Transcribed page contents:

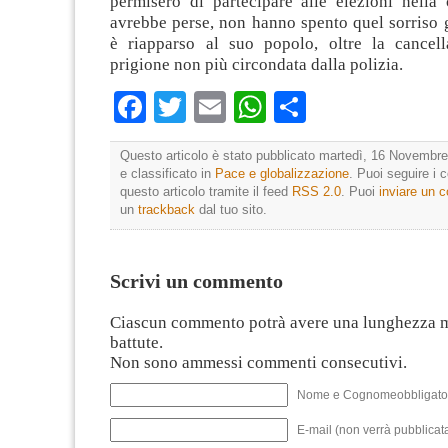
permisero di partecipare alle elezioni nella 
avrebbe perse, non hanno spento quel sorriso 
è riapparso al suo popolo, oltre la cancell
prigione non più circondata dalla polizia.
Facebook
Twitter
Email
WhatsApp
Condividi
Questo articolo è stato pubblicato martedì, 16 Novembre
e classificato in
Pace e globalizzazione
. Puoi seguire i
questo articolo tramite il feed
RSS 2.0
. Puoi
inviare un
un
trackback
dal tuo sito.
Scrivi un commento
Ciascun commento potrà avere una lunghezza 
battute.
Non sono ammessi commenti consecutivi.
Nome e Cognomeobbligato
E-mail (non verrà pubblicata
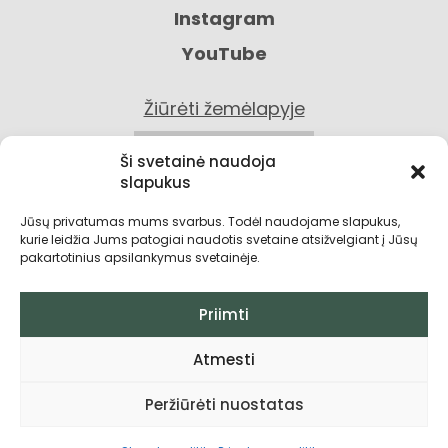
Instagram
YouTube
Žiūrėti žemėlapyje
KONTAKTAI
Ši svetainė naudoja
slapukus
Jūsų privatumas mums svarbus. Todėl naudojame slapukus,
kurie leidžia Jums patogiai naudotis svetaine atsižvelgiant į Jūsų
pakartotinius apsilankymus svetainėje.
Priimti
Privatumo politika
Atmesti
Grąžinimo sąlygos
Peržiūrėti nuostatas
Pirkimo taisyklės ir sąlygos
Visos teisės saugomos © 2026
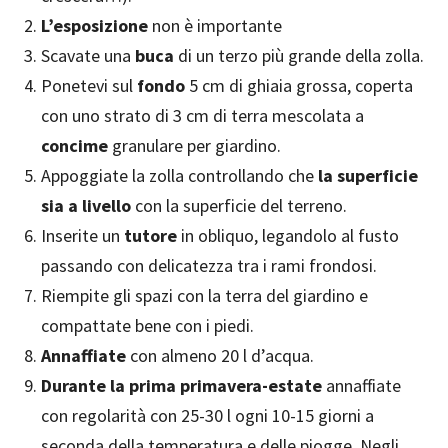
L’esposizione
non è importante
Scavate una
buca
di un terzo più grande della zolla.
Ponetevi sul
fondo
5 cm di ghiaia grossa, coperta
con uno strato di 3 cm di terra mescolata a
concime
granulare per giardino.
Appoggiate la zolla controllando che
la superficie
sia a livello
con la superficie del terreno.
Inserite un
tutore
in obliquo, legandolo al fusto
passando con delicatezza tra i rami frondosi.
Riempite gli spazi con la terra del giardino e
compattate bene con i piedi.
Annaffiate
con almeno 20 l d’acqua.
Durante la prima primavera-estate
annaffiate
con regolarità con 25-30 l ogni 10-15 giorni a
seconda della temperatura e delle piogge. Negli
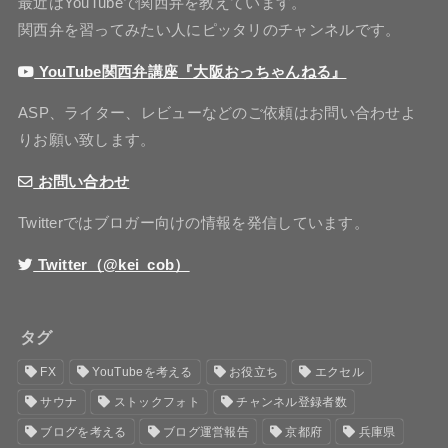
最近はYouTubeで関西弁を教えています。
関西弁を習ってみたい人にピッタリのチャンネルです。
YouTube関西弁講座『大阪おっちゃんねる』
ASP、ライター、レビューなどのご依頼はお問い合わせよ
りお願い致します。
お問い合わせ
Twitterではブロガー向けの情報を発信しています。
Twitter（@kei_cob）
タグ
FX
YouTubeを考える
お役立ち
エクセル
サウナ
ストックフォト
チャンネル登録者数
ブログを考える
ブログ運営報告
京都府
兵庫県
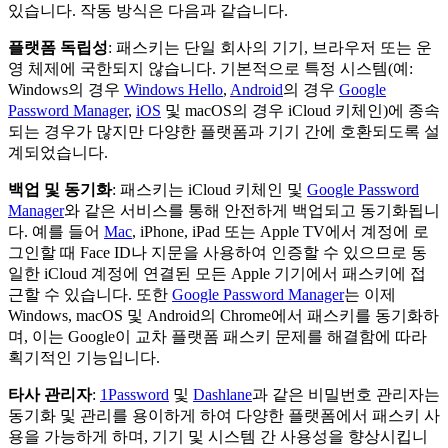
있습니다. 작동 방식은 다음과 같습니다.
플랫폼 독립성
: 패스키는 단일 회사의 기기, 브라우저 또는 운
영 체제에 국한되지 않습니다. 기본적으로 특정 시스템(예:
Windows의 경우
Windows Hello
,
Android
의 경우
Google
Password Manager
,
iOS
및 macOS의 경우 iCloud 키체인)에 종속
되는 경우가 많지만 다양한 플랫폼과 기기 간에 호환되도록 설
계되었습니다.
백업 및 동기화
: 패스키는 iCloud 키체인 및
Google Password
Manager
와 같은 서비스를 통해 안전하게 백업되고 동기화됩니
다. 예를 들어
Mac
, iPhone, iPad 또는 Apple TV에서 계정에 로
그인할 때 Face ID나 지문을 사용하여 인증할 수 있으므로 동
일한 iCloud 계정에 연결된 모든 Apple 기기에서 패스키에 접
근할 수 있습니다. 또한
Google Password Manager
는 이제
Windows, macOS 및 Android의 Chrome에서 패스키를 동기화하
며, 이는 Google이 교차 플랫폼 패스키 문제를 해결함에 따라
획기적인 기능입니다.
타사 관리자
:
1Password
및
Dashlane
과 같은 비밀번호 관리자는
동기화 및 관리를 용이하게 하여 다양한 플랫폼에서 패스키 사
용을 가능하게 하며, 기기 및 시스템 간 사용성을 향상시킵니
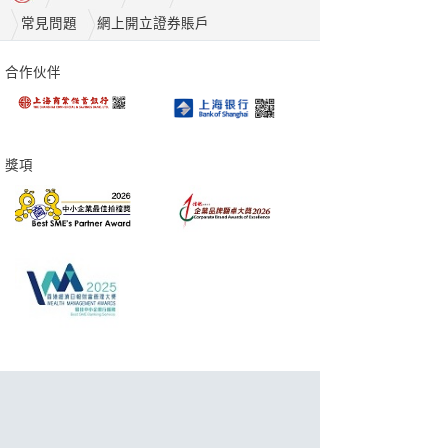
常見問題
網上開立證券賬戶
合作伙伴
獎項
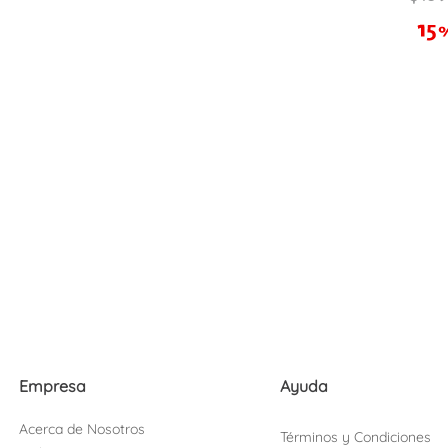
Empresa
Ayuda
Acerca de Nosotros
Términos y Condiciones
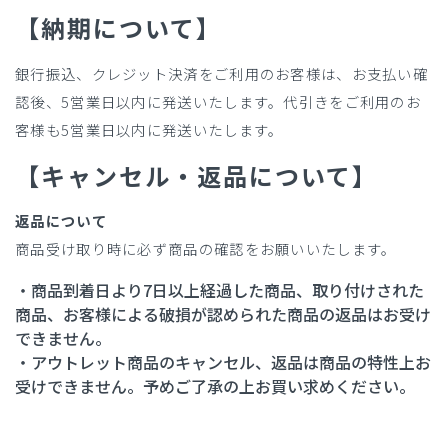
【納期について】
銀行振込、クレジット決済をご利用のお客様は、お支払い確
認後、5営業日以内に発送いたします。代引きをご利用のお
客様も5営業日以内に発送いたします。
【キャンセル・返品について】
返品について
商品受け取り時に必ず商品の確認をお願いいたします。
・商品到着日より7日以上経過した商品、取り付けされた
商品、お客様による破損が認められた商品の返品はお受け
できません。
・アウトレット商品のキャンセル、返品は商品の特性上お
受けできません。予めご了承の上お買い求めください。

Activity »
Lines with "Jūsų": state how many there are in the records, and nothing more.

Problem solution »
2